I'd endorse Kevin's suggestion for using Medicare as a model for what universal health care will and will not do, but it's worth being a bit careful here. We often say that Medicare's current performance is not, in fact, a good guide to how a reformed system would perform. Medicare is a creature of the system that's currently in operation, and has not been charged, and has shown no interest in using its weight and market share to push towards reform. A Medicare single-payer plan with price controls could operate very differently. And since one of our big arguments for reform is the need for cost control, we can't assume Medicare will operate as it currently does -- spending almost whatever is asked on whatever treatment is recommended.

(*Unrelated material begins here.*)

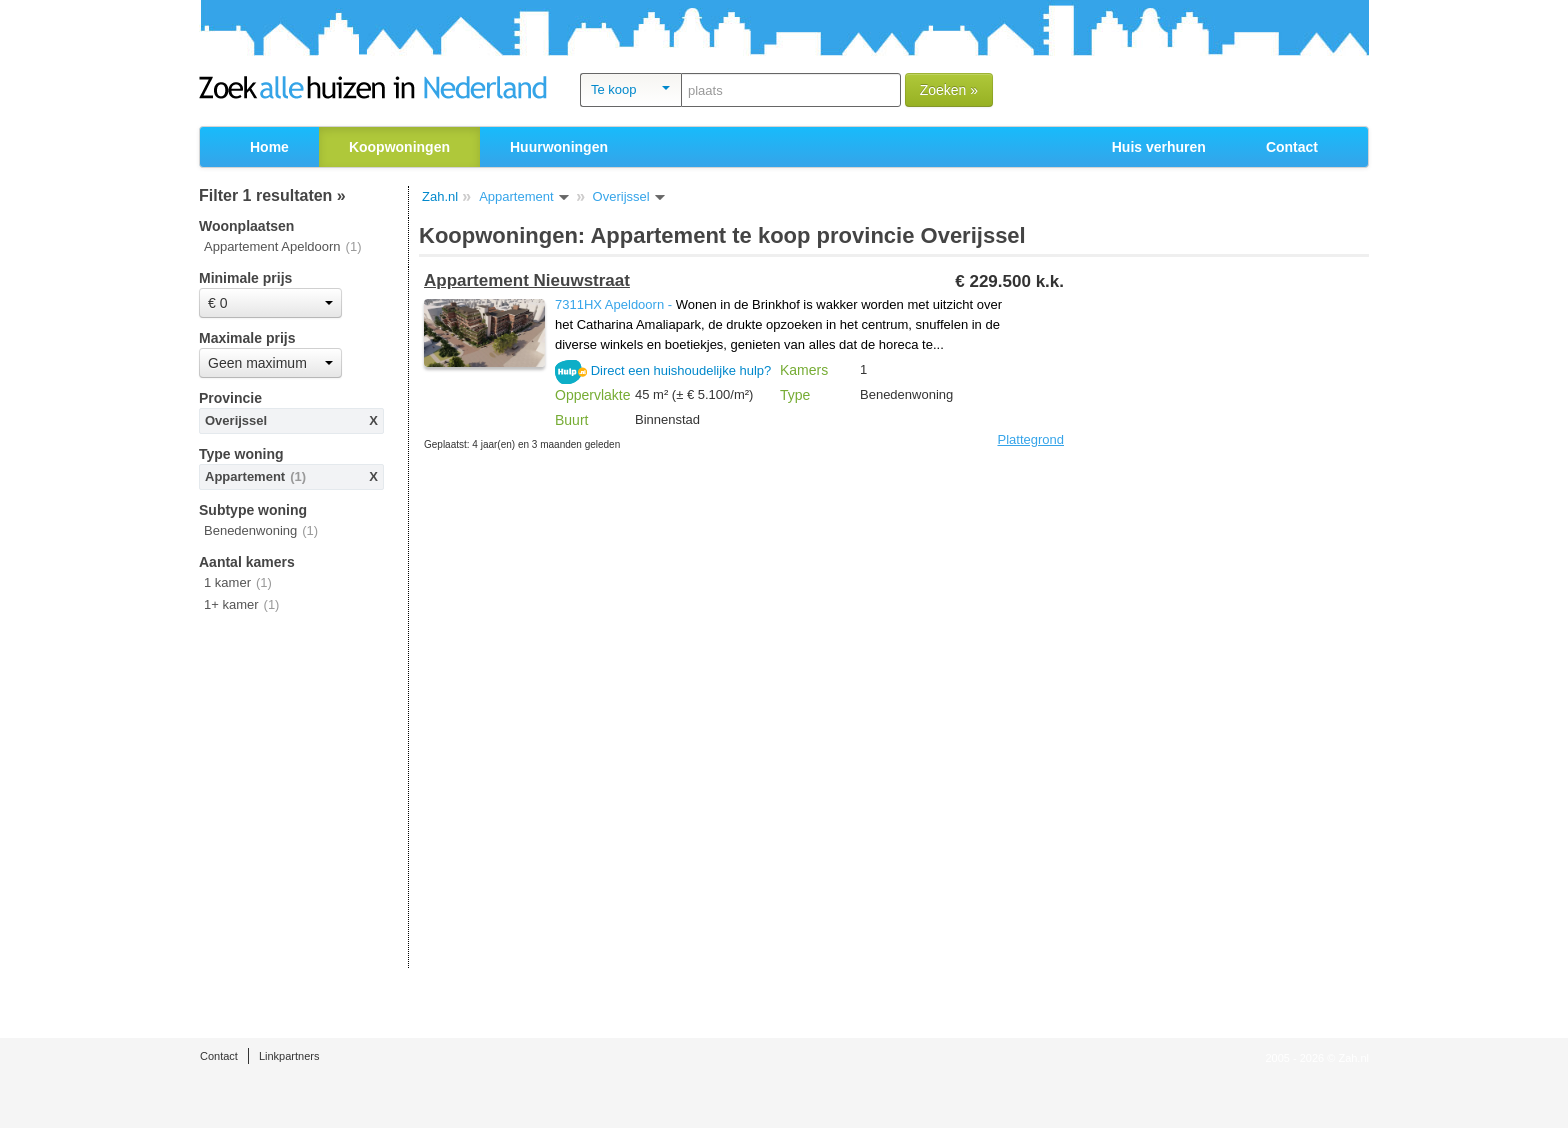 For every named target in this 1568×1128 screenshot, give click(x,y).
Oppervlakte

But nor are price controls being contemplated. A lot of the current thinking has to do with funneling research dollars towards studies that will demonstrate the cost-effectiveness of various therapies and the comparative effectiveness of similar treatments. Additionally, changing how we treat chronic diseases -- which is to say, moving from an acute care model to coordinated, maintenance oriented model -- offers an enormous amount of hope, as 70 percent of our spending is on chronic conditions. Add in electronic records, a reduction in incentives for physicians to overprescribe treatments, administrative savings, and all the rest, and you have some real hope for cost savings that have nothing to do with price controls, or indeed any policies that would impede useful innovations. There will, presumably, be fewer incentives for the development of me-too drugs, and the prescription of unproven therapies, but those are good things.
Which gets to the final point: With the possible savings, you could plow more money into the National Institute of Health, put more funds behind the FDA (thus speeding up the drug review process), establish prize funds for pharmaceutical development, and do much more that would actually accelerate innovation. We can construct a universal health care program in any way we want and if we'd like to retain something near current levels of spending in order to increase the likelihood of medical breakthroughs, we can do that too.